PDF Table to Excel

Extract tables from any text-based PDF — financial reports, invoices, bank statements — and download as .xlsx. No upload. All processing happens inside your browser. Your file never leaves your device.

📄
Drop a PDF here or click to choose
Text-based PDFs only (financial reports, invoices, statements)
Private by design: your PDF is read locally by pdf.js and processed entirely in this tab. Zero bytes are sent to any server.

How it works

The tool reads your PDF entirely in-browser using pdf.js, then exports structured tables to .xlsx via SheetJS — no server, no upload, no account.

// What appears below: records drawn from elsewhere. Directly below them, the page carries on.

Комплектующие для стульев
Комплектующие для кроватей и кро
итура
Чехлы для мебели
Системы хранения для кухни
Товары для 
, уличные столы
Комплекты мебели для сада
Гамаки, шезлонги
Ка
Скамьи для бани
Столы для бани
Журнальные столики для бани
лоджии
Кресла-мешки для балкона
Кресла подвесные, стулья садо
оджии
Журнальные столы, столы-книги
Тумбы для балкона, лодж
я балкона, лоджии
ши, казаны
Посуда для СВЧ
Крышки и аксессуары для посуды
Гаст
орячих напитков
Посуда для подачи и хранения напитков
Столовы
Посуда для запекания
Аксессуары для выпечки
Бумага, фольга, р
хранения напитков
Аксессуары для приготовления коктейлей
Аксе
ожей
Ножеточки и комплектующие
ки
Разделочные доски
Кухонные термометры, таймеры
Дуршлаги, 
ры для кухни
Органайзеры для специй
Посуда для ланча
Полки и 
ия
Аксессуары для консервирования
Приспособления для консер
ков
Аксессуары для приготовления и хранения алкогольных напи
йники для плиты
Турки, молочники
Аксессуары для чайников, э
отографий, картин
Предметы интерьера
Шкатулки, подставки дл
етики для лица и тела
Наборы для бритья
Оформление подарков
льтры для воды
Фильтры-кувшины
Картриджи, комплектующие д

1. Parse text blocks pdf.js extracts every text item with its x/y coordinate and font size from each page.
2. Detect rows & columns Items are clustered into rows by y-coordinate proximity, then into columns by x-coordinate alignment across rows.
3. Group into tables Consecutive rows with consistent column structure are merged into a single table. Gaps between rows break tables apart.
4. Export to Excel SheetJS writes one worksheet per detected table into a single .xlsx file, which downloads instantly to your device.

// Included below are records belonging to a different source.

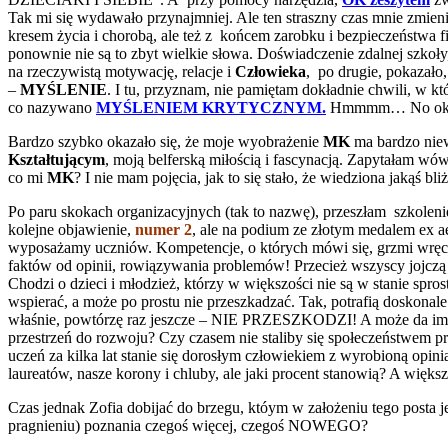
Tak mi się wydawało przynajmniej. Ale ten straszny czas mnie zmienił,
kresem życia i chorobą, ale też z końcem zarobku i bezpieczeństwa fi
ponownie nie są to zbyt wielkie słowa. Doświadczenie zdalnej szko
na rzeczywistą motywację, relacje i
Człowieka
, po drugie, pokazało,
–
MYŚLENIE
. I tu, przyznam, nie pamiętam dokładnie chwili, w k
co nazywano
MYŚLENIEM KRYTYCZNYM.
Hmmmm… No ok, zob
Bardzo szybko okazało się, że moje wyobrażenie
MK
ma bardzo niew
Kształtującym
, moją belferską miłością i fascynacją. Zapytałam wó
co mi
MK
? I nie mam pojęcia, jak to się stało, że wiedziona jakąś 
Po paru skokach organizacyjnych (tak to nazwę), przeszłam szkolen
kolejne objawienie,
numer 2
, ale na podium ze złotym medalem ex ae
wyposażamy uczniów. Kompetencje, o których mówi się, grzmi wręcz
faktów od opinii, rowiązywania problemów! Przecież wszyscy jojczą (
Chodzi o dzieci i młodzież, którzy w większości nie są w stanie s
wspierać, a może po prostu nie przeszkadzać. Tak, potrafią doskonale
właśnie, powtórzę raz jeszcze – NIE PRZESZKODZI! A może da im na
przestrzeń do rozwoju? Czy czasem nie staliby się społeczeństwem 
uczeń za kilka lat stanie się dorosłym człowiekiem z wyrobioną opinią
laureatów, nasze korony i chluby, ale jaki procent stanowią? A wię
Czas jednak Zofia dobijać do brzegu, któym w założeniu tego post
pragnieniu) poznania czegoś więcej, czegoś NOWEGO?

What works well: financial statements, invoices, bank statements, price lists, schedules — any PDF where text was laid out in a grid. What doesn't: scanned/image PDFs (no text layer), hand-drawn tables, or PDFs with heavily merged cells.

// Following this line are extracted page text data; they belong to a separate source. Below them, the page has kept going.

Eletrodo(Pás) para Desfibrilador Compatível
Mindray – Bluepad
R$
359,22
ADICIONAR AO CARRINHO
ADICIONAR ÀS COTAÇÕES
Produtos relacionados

Frequently asked questions

Is my PDF actually private — does it get uploaded anywhere?
No. The entire process runs inside your browser tab using the pdf.js library (loaded from a CDN once) and SheetJS. Your PDF bytes are read from your local disk via a FileReader API call and never transmitted over the network. You can verify this by opening your browser's Network tab before dropping a file — you will see zero outbound requests after the page finishes loading.
Why does my PDF show "no tables detected"?
This tool works on text-based PDFs — PDFs where the text was embedded when the file was created (e.g. exported from Excel, Word, or an accounting system). If your PDF was scanned from paper or is an image-only PDF, there is no text layer for pdf.js to parse. In that case, run an OCR step first (many free tools do this) to produce a searchable PDF, then drop it here. Also, very irregular layouts (rotated text, overlapping columns, merged header cells spanning the full width) may confuse the column-alignment detector.
How does the tool tell where one table ends and another begins?
After grouping text items into rows by their vertical (y) coordinate, the detector looks for vertical gaps larger than 1.5× the typical row height. A gap that size signals a paragraph break or white space separating two distinct tables. Each continuous block of aligned rows becomes its own worksheet in the downloaded .xlsx file, labelled Table 1, Table 2, and so on. If your PDF has a large header before the data rows, it will usually appear as a separate single-row "table" — you can delete that sheet in Excel.